Oh, and chocolate. Must have chocolate. I don't keep it in the house anymore, will eat it all immediately, one piece or half a pound. I wait until I can't stand it anymore and then get one to-die-for, huge dark chocolate truffle at Bright's, the local made-from-scratch candy store. Then guarding it like Gollum with the Precious I slowly devour it.

Living in Italy has switched me totally to olive oil rather than butter or other oils. It's so delicious and even makes great popcorn. I also put a little on my baked potatoes and find it tasty. That and a little fresh lemon is my salad dressing.

Ernestine and Dee...

This is my own duxelles recipe (based on something I found somewhere about 30 years ago) so it's a little rough around the edges, but don't worry about exact measurements - all are approximate. Doubling the recipe works fine.

2 lbs mushrooms, chopped
Mix them up, three or four different kinds for a yummy, complex flavor

6 medium-sized shallots – minced

1t dry or 1T fresh (minced)

1/2C dry sherry

Pepper - freshly ground

Olive Oil

Chop the mushrooms. I do it by hand with a mezzaluna, but you could use a blender – I've never been good at stopping it before the mushrooms turn to liquid. You don't want that; they need to be in small pieces.

In a large frying pan, heat a small amount of olive oil and saute the shallots on medium heat until transparent.

Add the chopped mushrooms. They will release a lot of water. Cook down while stirring regularly until all the water is evaporated.

Add the tarragon, and pepper to taste, then the sherry. (Sometimes I substitute dry port – depends on what's in the house.) Continue cooking/stirring until all the liquid is absorbed.

Cool and store, covered tightly, in the refrigerator for up to a week or so. I've let it go 10 days without a problem.

I heat whatever amount I'm using for a baked potato in the microwave.

Hot diggity!
Never knew about that name, anyway. Can't wait to try it.
Thank you.

Ronni, thank you...the main thing I wanted to know was what herbs you used.

Thanks! This sounds yummy. For me mushrooms especially portobello, are like eating a good piece of steak/beef. Can't wait to try your recipe. Dee

Ernestine hits the nail on the head regarding the significance that genetics has regarding cholesterol levels. I am also a poster child for eating right and exercising religiously, watching fat, lots of veggies and fruits, very little red meat, avoid processed salt and sugar foods. My mom has high cholesterol and although borderline myself, I have been taking Statins for about 5 years (currently age 52). Fortunately they do the trick with no side-effects so far. I will still maintain my healthy routine but thank God for modern pharmaceuticals to make up the difference!

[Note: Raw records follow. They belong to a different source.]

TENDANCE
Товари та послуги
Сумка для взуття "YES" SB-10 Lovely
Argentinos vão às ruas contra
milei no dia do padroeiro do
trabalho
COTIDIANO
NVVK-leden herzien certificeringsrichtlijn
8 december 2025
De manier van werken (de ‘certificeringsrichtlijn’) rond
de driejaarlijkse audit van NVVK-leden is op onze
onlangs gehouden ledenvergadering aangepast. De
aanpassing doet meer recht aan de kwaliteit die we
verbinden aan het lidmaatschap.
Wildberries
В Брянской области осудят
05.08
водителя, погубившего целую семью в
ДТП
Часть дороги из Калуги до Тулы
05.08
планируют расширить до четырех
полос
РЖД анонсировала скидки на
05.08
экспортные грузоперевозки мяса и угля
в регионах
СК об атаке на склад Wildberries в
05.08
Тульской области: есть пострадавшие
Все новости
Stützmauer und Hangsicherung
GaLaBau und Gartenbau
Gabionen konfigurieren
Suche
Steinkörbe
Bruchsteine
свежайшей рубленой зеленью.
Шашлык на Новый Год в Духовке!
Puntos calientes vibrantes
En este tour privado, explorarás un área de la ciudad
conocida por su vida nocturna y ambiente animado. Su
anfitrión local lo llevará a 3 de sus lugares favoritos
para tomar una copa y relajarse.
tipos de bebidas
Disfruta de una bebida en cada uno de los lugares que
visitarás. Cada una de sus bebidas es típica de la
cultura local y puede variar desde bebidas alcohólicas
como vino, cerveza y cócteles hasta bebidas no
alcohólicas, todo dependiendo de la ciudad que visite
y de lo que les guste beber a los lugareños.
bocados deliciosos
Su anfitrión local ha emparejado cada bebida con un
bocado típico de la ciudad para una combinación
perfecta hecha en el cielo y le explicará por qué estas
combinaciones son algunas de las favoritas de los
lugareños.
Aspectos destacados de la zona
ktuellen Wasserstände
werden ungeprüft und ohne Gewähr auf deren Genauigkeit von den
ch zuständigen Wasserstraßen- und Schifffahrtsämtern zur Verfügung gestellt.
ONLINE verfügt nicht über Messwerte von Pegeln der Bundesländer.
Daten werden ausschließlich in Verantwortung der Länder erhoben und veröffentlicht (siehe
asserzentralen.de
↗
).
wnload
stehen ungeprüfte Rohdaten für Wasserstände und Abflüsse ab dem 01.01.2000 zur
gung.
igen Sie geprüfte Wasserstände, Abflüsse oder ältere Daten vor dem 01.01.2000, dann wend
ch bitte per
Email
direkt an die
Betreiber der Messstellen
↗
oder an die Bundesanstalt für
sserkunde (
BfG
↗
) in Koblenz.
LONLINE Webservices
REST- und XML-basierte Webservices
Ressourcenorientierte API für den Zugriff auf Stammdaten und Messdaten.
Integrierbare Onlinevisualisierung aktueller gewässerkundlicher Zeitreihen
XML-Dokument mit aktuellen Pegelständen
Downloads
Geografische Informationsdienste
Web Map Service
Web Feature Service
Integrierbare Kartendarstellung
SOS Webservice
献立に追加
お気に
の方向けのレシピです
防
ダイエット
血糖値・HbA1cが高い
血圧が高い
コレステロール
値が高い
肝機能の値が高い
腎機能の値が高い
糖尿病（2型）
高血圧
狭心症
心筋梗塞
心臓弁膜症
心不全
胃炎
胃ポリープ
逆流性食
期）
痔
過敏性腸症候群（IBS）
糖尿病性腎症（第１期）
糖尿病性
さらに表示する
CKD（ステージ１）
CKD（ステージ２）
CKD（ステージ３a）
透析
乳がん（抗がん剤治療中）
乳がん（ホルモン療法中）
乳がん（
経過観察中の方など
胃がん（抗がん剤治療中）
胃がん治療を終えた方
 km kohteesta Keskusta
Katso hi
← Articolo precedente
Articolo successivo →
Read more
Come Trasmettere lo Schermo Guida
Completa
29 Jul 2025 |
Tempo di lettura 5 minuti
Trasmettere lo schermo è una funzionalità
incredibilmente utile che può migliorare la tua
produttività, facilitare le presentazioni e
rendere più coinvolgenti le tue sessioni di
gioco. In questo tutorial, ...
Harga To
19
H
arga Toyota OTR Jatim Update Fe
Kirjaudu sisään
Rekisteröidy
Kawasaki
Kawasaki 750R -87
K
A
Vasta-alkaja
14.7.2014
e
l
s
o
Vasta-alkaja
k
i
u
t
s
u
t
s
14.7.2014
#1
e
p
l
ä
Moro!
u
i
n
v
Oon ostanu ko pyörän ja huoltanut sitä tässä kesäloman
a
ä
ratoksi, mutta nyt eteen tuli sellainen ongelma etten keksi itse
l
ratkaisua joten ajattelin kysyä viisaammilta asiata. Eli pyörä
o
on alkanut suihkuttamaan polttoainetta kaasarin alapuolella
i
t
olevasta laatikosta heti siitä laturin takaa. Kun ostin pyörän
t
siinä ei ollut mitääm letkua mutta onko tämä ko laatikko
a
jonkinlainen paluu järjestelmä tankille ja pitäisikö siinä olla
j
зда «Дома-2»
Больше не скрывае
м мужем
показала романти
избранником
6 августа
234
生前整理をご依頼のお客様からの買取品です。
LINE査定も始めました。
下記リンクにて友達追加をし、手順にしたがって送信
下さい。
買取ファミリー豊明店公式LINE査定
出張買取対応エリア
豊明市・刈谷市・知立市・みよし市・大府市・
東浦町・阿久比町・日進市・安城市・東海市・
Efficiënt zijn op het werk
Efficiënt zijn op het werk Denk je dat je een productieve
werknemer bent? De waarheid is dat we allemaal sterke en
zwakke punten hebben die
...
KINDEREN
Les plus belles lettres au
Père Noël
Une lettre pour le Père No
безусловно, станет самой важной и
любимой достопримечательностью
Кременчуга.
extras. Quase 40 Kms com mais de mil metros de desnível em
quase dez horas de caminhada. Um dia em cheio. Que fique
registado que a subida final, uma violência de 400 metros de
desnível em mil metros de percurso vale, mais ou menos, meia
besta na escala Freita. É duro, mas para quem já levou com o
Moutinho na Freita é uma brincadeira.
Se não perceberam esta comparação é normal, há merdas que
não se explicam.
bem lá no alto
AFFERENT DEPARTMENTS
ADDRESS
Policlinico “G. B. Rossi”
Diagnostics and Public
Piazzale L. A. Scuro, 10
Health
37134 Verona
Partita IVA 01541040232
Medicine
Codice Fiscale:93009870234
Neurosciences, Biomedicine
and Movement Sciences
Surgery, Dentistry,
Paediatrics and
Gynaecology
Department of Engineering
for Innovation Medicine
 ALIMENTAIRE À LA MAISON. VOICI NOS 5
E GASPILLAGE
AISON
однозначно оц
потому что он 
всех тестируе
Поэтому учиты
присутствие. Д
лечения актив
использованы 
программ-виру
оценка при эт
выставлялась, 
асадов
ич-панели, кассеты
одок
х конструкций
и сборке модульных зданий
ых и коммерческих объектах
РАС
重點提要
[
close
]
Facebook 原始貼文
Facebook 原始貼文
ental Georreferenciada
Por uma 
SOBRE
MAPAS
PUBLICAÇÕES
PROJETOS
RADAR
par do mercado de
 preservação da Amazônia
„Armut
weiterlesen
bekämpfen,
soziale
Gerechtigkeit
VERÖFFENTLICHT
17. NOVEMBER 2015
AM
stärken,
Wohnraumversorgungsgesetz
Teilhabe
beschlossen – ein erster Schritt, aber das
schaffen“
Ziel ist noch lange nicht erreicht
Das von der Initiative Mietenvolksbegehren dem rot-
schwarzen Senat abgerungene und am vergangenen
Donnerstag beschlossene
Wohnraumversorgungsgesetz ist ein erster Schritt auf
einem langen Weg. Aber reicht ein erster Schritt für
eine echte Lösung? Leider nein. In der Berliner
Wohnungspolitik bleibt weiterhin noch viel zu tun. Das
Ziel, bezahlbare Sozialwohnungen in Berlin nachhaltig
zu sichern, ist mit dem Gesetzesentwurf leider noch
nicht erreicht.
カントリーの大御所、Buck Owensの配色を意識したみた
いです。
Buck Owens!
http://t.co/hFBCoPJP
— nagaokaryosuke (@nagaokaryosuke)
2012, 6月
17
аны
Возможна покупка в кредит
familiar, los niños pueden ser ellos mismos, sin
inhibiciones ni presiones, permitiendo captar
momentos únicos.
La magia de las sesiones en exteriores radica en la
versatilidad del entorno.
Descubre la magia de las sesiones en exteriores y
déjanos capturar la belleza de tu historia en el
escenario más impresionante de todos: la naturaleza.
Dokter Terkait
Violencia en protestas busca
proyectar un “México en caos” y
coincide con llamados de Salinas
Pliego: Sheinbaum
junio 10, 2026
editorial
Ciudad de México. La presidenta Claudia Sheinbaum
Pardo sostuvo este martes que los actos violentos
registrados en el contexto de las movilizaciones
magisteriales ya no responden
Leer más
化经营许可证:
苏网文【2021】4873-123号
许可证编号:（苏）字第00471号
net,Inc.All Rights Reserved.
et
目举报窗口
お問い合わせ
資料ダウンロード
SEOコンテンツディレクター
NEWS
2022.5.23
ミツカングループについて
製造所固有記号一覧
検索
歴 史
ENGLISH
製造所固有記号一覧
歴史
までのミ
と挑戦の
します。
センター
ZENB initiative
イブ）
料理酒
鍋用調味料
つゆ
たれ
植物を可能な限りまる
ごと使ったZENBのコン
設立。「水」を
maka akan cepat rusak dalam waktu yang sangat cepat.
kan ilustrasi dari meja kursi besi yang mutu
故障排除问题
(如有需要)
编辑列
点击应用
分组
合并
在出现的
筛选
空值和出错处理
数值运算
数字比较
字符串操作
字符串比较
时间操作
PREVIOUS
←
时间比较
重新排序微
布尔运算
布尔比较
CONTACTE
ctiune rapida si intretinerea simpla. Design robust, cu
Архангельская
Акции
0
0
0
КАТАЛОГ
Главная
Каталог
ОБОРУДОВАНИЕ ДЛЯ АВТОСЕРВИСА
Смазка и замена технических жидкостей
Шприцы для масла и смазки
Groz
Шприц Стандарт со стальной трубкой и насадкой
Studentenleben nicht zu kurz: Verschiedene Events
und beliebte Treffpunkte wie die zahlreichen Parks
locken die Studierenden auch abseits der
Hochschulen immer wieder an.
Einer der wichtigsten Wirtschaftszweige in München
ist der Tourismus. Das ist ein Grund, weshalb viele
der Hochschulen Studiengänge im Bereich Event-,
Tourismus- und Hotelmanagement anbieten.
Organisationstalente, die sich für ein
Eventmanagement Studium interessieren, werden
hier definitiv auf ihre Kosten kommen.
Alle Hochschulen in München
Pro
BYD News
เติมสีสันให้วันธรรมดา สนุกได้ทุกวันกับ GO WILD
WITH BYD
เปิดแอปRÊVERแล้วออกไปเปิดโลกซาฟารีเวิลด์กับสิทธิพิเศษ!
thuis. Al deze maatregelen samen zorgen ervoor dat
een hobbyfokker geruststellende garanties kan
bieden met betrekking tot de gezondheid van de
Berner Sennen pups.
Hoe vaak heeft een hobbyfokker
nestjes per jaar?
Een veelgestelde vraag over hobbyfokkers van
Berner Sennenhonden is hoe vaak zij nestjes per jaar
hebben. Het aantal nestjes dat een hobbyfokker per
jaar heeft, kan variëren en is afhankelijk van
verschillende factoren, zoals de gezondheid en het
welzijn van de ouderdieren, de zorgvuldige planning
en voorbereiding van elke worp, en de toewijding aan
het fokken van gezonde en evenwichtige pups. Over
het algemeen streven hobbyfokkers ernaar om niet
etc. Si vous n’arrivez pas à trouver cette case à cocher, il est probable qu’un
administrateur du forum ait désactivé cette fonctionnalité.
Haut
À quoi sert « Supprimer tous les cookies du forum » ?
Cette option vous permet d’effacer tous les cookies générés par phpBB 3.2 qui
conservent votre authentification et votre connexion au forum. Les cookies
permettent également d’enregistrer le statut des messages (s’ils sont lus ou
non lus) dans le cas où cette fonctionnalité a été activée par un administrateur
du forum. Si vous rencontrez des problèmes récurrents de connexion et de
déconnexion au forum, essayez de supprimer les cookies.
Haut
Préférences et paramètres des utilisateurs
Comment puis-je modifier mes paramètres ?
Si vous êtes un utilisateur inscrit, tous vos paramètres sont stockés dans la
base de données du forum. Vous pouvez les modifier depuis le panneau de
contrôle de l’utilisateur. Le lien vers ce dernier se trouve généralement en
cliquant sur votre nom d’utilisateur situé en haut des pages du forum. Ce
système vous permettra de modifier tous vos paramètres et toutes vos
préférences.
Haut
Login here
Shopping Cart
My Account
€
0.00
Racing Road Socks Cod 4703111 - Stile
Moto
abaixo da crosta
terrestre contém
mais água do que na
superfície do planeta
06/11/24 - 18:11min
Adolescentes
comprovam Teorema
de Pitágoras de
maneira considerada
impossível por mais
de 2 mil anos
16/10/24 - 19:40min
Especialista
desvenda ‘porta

Ah, the potato. My grandmother, who lived to 99 years, had to have a potato every day. She thought she was being true to her Irish roots, and in later years, it was sometimes her only real meal of the day. I think Dr. Butler could be right.

1600 kcal per day? Ye gods, I would be the size of a house if I ate that much! I put on weight even at 1000 nowadays, even though I walk 3 miles a day.
One thing I've learned from studying,teaching and practising good nutrition over all these years is that each of us is biochemically unique and we each have to figure out what works best for us. However, if there is one good general prescription it is the one by Michael Pollan (whose books I highly recommend): "Eat food: not too much: mostly plants."